Bars 13-52: Following the ritardando at bar 12, it is essential for the conductor to establish the correct tempo at bar 13, allowing the soloist lyrical freedom and the ability to sustain long phrases as the tune begins at bar 16. The descending scale gesture at bar 39 should be measured, yet not overstated.
Bars 53-74: There is a slight slowing of tempo as soprano, flugel and horns take the theme while cornets, trombones and euphonium adding countermelody.
Bars 75 to end: Returning to the opening tempo, it will again be helpful to give clear cues for the chimes, bass drum and triangle from bars 75 to the end.
[Note: This solo can be heard on the Chicago Staff Band recording,Kurios, performed by Brett Tolcher]
God Be With YouProgram Note:
The tune Randolph, by preeminent English composer Ralph Vaughan Williams was first published in 1906 as a setting of Jeremiah Rankin's hymn, of which the first verse reads:
This three verse setting is an arrangement of Salvationist William Gordon.

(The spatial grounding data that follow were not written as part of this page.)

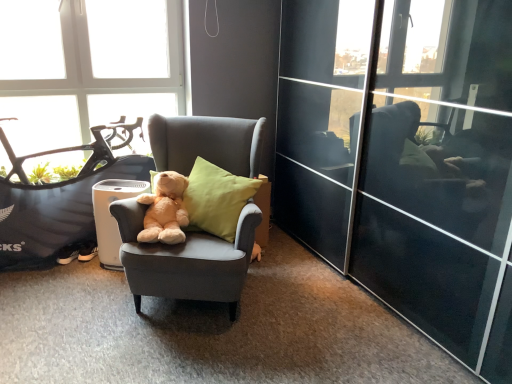 Find the location of a particular element. This screenshot has height=384, width=512. black matte mountain bike at left is located at coordinates (60, 202).

Find the location of `soft plush teddy bear at center`. soft plush teddy bear at center is located at coordinates coord(165,210).

At what (x,y) coordinates should I click in order to perform the action: click on soft yellow cushion at center. Please return your answer as a coordinate pair (x, y). Looking at the image, I should click on (216, 199).

The image size is (512, 384). What do you see at coordinates (186, 260) in the screenshot? I see `matte gray armchair at center` at bounding box center [186, 260].

Describe the element at coordinates (406, 161) in the screenshot. I see `transparent glass screen door at center` at that location.

Where is `black matte mountain bike at left`? The width and height of the screenshot is (512, 384). black matte mountain bike at left is located at coordinates (60, 202).

Does point (256, 164) come farther from viewer compared to point (157, 213)?

Yes, it is behind point (157, 213).

Which is behind, matte gray armchair at center or soft plush teddy bear at center?

soft plush teddy bear at center is behind.

Considering the positions of objects matte gray armchair at center and soft plush teddy bear at center in the image provided, who is more to the left, matte gray armchair at center or soft plush teddy bear at center?

From the viewer's perspective, soft plush teddy bear at center appears more on the left side.

Is matte gray armchair at center not close to soft plush teddy bear at center?

No, matte gray armchair at center is not far from soft plush teddy bear at center.

Does point (194, 227) lie in front of point (144, 200)?

No, it is behind (144, 200).

Does soft yellow cushion at center have a larger size compared to soft plush teddy bear at center?

Yes, soft yellow cushion at center is bigger than soft plush teddy bear at center.

Based on their positions, is soft yellow cushion at center located to the left or right of soft plush teddy bear at center?

Clearly, soft yellow cushion at center is on the right of soft plush teddy bear at center in the image.

Which object is thinner, black matte mountain bike at left or transparent glass window at upper left?

transparent glass window at upper left is thinner.

How distant is black matte mountain bike at left from transparent glass window at upper left?

A distance of 18.19 inches exists between black matte mountain bike at left and transparent glass window at upper left.

The height and width of the screenshot is (384, 512). I want to click on window that is on the left side of black matte mountain bike at left, so click(86, 67).

Based on their sizes in the image, would you say black matte mountain bike at left is bigger or smaller than transparent glass window at upper left?

black matte mountain bike at left is bigger than transparent glass window at upper left.

Does black matte mountain bike at left turn towards soft plush teddy bear at center?

Yes, black matte mountain bike at left is aimed at soft plush teddy bear at center.

This screenshot has height=384, width=512. In order to click on mountain bike that is under the soft plush teddy bear at center (from a real-world perspective) in this screenshot , I will do `click(60, 202)`.

Is black matte mountain bike at left with soft plush teddy bear at center?

black matte mountain bike at left and soft plush teddy bear at center are not in contact.

Is point (113, 161) more distant than point (157, 233)?

Yes, it is behind point (157, 233).

Is black matte mountain bike at left next to transparent glass screen door at center and touching it?

No, black matte mountain bike at left is not next to transparent glass screen door at center.

Is black matte mountain bike at left inside or outside of transparent glass screen door at center?

black matte mountain bike at left cannot be found inside transparent glass screen door at center.

From a real-world perspective, between black matte mountain bike at left and transparent glass screen door at center, who is vertically lower?

black matte mountain bike at left.

Considering the relative positions of transparent glass window at upper left and soft yellow cushion at center in the image provided, is transparent glass window at upper left to the right of soft yellow cushion at center from the viewer's perspective?

No.

From the image's perspective, which one is positioned higher, transparent glass window at upper left or soft yellow cushion at center?

transparent glass window at upper left appears higher in the image.

Is transparent glass window at upper left inside or outside of soft yellow cushion at center?

transparent glass window at upper left is not enclosed by soft yellow cushion at center.

Would you say transparent glass window at upper left is a long distance from black matte mountain bike at left?

That's not correct — transparent glass window at upper left is a little close to black matte mountain bike at left.

Can you confirm if transparent glass window at upper left is thinner than black matte mountain bike at left?

Indeed, transparent glass window at upper left has a lesser width compared to black matte mountain bike at left.

Between point (94, 35) and point (93, 142), which one is positioned in front?

Positioned in front is point (94, 35).

From the image's perspective, is transparent glass window at upper left located above or below black matte mountain bike at left?

From the image's perspective, transparent glass window at upper left appears above black matte mountain bike at left.

At what (x,y) coordinates should I click in order to perform the action: click on chair in front of the soft plush teddy bear at center. Please return your answer as a coordinate pair (x, y). Image resolution: width=512 pixels, height=384 pixels. Looking at the image, I should click on (186, 260).

Locate an element on the screen. This screenshot has width=512, height=384. pillow lying on the right of soft plush teddy bear at center is located at coordinates (216, 199).

When comparing their distances from black matte mountain bike at left, does soft plush teddy bear at center or matte gray armchair at center seem closer?

The object closer to black matte mountain bike at left is soft plush teddy bear at center.

Based on their spatial positions, is black matte mountain bike at left or transparent glass screen door at center further from matte gray armchair at center?

Among the two, transparent glass screen door at center is located further to matte gray armchair at center.

From the image, which object appears to be farther from transparent glass window at upper left, transparent glass screen door at center or soft plush teddy bear at center?

transparent glass screen door at center is positioned further to the anchor transparent glass window at upper left.

Based on their spatial positions, is transparent glass window at upper left or matte gray armchair at center closer to black matte mountain bike at left?

transparent glass window at upper left lies closer to black matte mountain bike at left than the other object.

Based on their spatial positions, is transparent glass window at upper left or soft plush teddy bear at center closer to matte gray armchair at center?

soft plush teddy bear at center.

Based on their spatial positions, is black matte mountain bike at left or transparent glass window at upper left closer to soft plush teddy bear at center?

Among the two, black matte mountain bike at left is located nearer to soft plush teddy bear at center.

Estimate the real-world distances between objects in this image. Which object is closer to soft plush teddy bear at center, black matte mountain bike at left or transparent glass screen door at center?

black matte mountain bike at left lies closer to soft plush teddy bear at center than the other object.

Estimate the real-world distances between objects in this image. Which object is closer to black matte mountain bike at left, matte gray armchair at center or transparent glass window at upper left?

transparent glass window at upper left lies closer to black matte mountain bike at left than the other object.

Locate an element on the screen. pillow located between transparent glass window at upper left and transparent glass screen door at center in the left-right direction is located at coordinates (216, 199).

Locate an element on the screen. Image resolution: width=512 pixels, height=384 pixels. mountain bike between transparent glass window at upper left and soft plush teddy bear at center in the vertical direction is located at coordinates (60, 202).

Where is `pillow between black matte mountain bike at left and transparent glass screen door at center`? pillow between black matte mountain bike at left and transparent glass screen door at center is located at coordinates (216, 199).

Find the location of a particular element. The height and width of the screenshot is (384, 512). teddy bear between transparent glass window at upper left and soft yellow cushion at center is located at coordinates (165, 210). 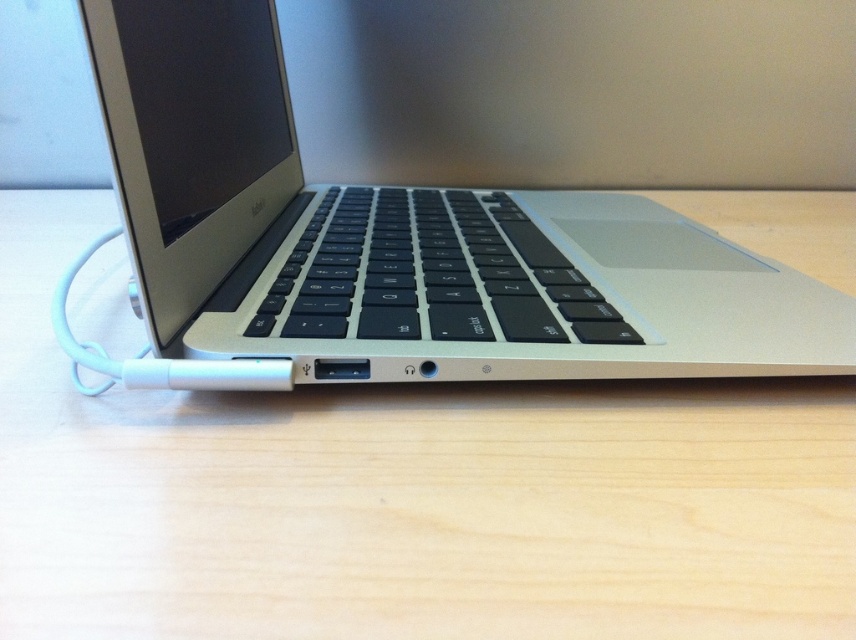 Does light wood table at center have a smaller size compared to silver metallic laptop at center?

No.

Which is in front, point (560, 403) or point (116, 13)?

Point (116, 13) is in front.

In order to click on light wood table at center in this screenshot , I will do `click(405, 496)`. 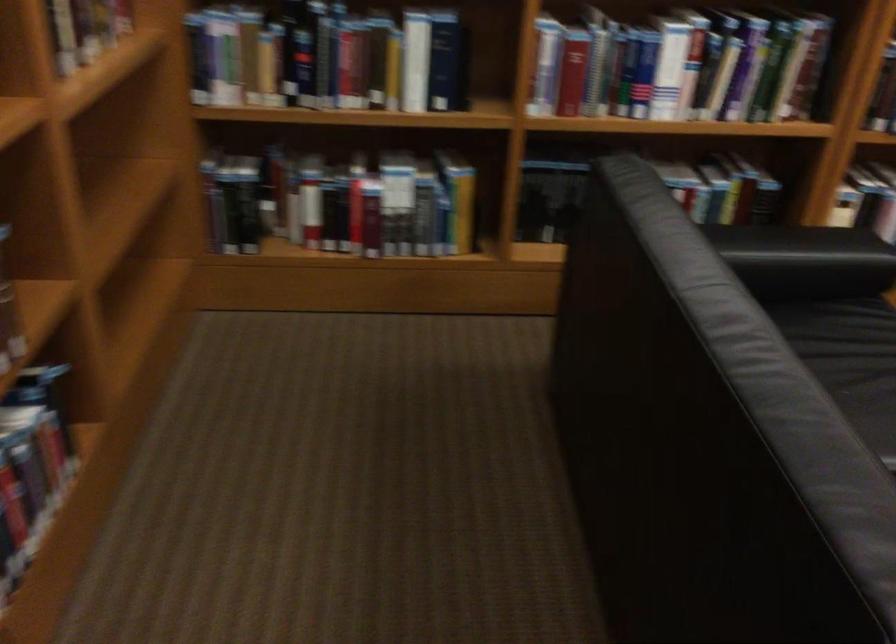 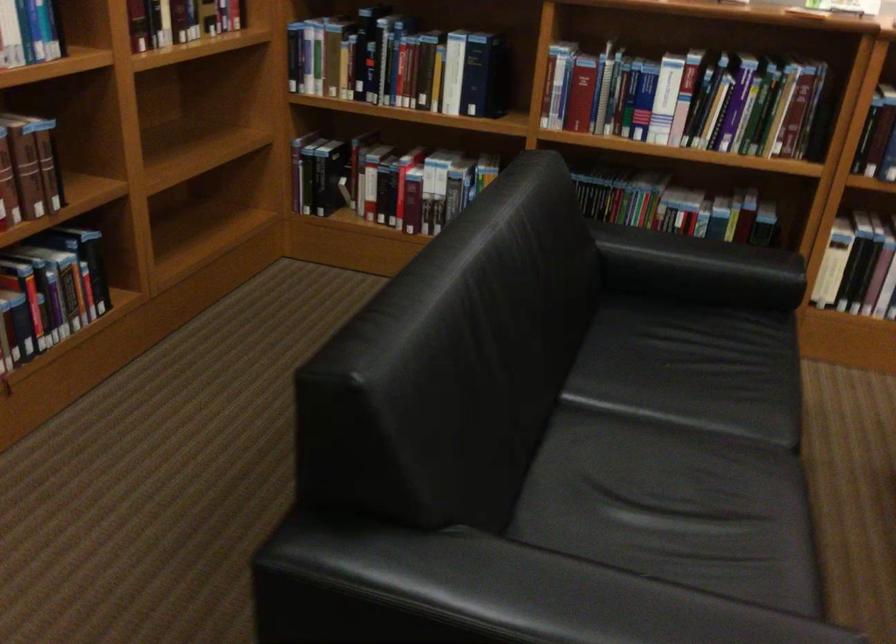 The point at (336, 200) is marked in the first image. Where is the corresponding point in the second image?

(385, 182) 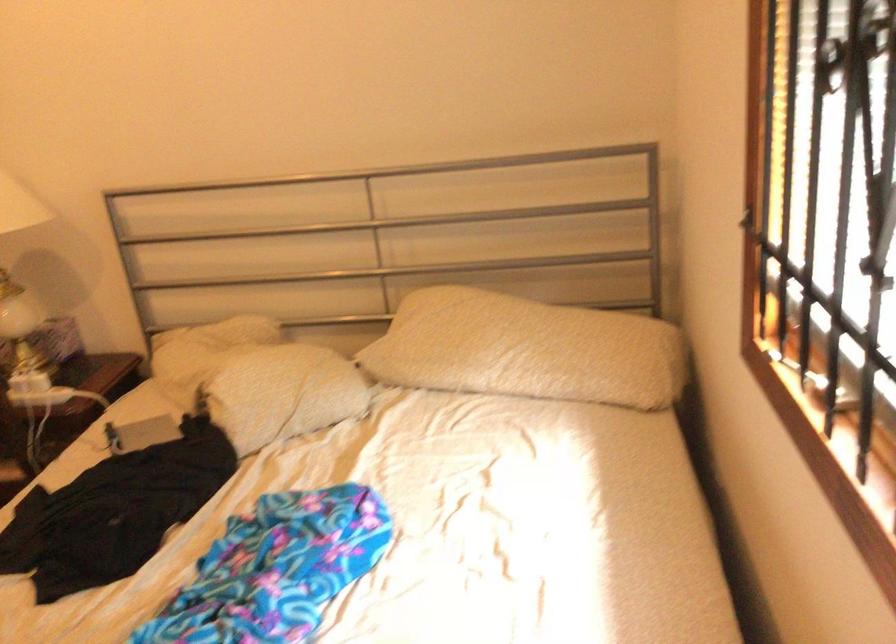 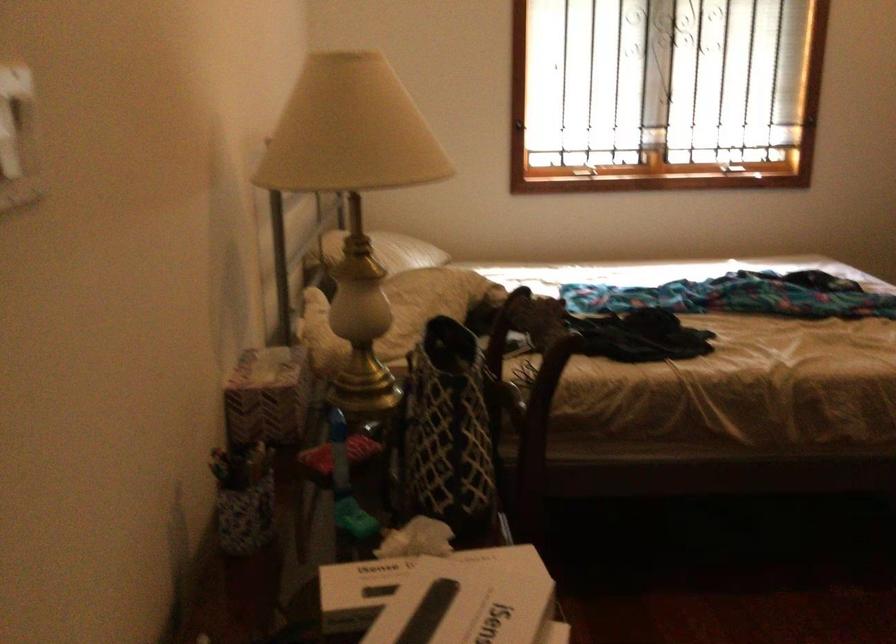 Locate, in the second image, the point that corresponds to (464,333) in the first image.

(388, 251) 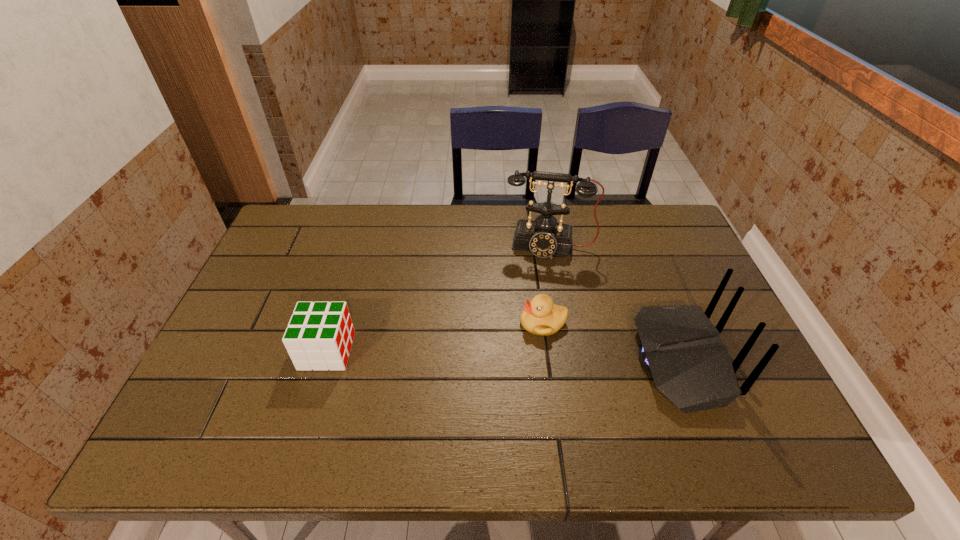 The width and height of the screenshot is (960, 540). In order to click on the second shortest object in this screenshot , I will do `click(319, 336)`.

This screenshot has width=960, height=540. I want to click on cube, so click(319, 336).

Where is `router`? router is located at coordinates (681, 348).

Where is `the second tallest object`? the second tallest object is located at coordinates point(681,348).

You are a GUI agent. You are given a task and a screenshot of the screen. Output one action in this format:
    pyautogui.click(x=<x>, y=<y>)
    Task: Click on the telephone
    This screenshot has height=540, width=960.
    Given the screenshot: What is the action you would take?
    pyautogui.click(x=543, y=236)

The height and width of the screenshot is (540, 960). Identify the location of the farthest object. (543, 236).

This screenshot has width=960, height=540. I want to click on the shortest object, so click(x=540, y=316).

You are a GUI agent. You are given a task and a screenshot of the screen. Output one action in this format:
    pyautogui.click(x=<x>, y=<y>)
    Task: Click on the vacant space located 0.210m on the red face of the cube
    The height and width of the screenshot is (540, 960).
    Given the screenshot: What is the action you would take?
    [434, 351]

Image resolution: width=960 pixels, height=540 pixels. I want to click on free space located 0.300m on the dial of the tallest object, so click(536, 336).

I want to click on vacant space located 0.150m on the dial of the tallest object, so click(x=540, y=295). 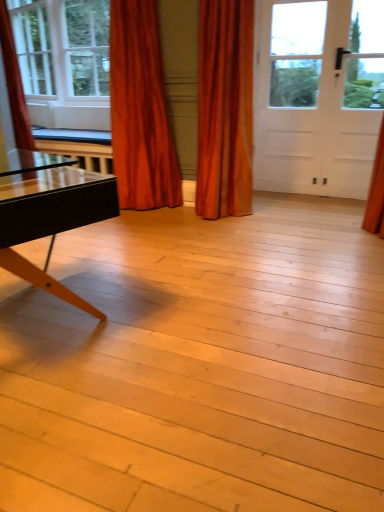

- God be with you till we meet again;
- By His counsel guide, uphold you,
- With His sheep securely fold you;
- God be with you till we meet again.
Note to the Conductor:
William Gordon's stunning four verse setting of Randolph progresses from the quiet simplicity of unison cornets and with each succeeding verse builds to a magnificent organ-like finale.
Gratitude is expressed to the publisher and copyright holder, Oxford University Press, for granting permission to publish this brass setting in the American Festival Series.
Beginning to bar 9: A ceremonial snare drum roll is the sole accompaniment to the cornets opening unison rendering of the tune.
Bar 10-17: The mellow instruments (flugel, horns, baritones and euphoniums) provide a beautiful change of color here with 2nd horn, baritones and euphonium seamlessly adding harmony.
Bars 18-26: A two beat snare and bass drum roll signals the entrance of the cornets and trombones in a more brilliant third verse setting. Here the bass trombone is essential (cued in Eb bass). Bring out the rising soprano cornet line from bar 22.
Bar 27 to end: A dramatic percussion roll precedes the "open pipes" organ like sounds of the final verse at bar 27. Be sure to observe the swell in bar 30, followed by a dramatic decrescendo before building to the final climatic chords. Avoid any tendency to overblow while striving for the full sonorities of this majestic finale.
[Note: this setting is especially effective when performed as a benediction "in the round" with players grouped by sections surrounding the audience.]